# Burning Inlays - Help



## Capwood (Nov 25, 2012)

I've gotten some good results from the 1/8" bit and router inlay kit; but I've had to go quick on the inlay. I wanted to put a maple inlay into padauk, and have been successful so long as I go quick on the inlay piece.

That is, I made the template and started the inlay piece out of maple. But, when I plunged into the maple, making sure to be along the edge, I burnt a couple of them. I did a couple successfully, but had to start moving along the template very quickly to avoid the burning. Is there a trick to doing this?

Thanks,
Joe


----------



## Jory (Feb 19, 2012)

*burnt inlays*

You are lucky that you are not trying to inlay cherry. If you think a router burns maple cherry is much worse. If your router has adjustable speed I would try dialing in at the slowest speed possible. 
Another option but you may not like it is to use a scroll saw to cut out the inlays.

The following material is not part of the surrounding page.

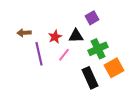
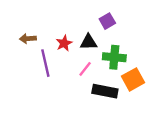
green cross: (98, 49) -> (114, 57), turned 30
pink line: (64, 55) -> (85, 69), moved
black rectangle: (90, 78) -> (105, 91), turned -55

I have done a lot of inlays this way. After you have the inlay place it on the piece to receive it with either double sided tape or hide glue. Use an Xacto knife to outline the inlay, remove it then use the router free hand to create the recess. You just need to get close to the outline you made then with chisels and gouges you can pop away the rest to get a perfect fit. Hide glue is good to use especially hot hide glue because once it is cured it does not flex at all so your outlining is easier. Then a drop of water and a hot iron pops off the inlay so you can start the routing.


----------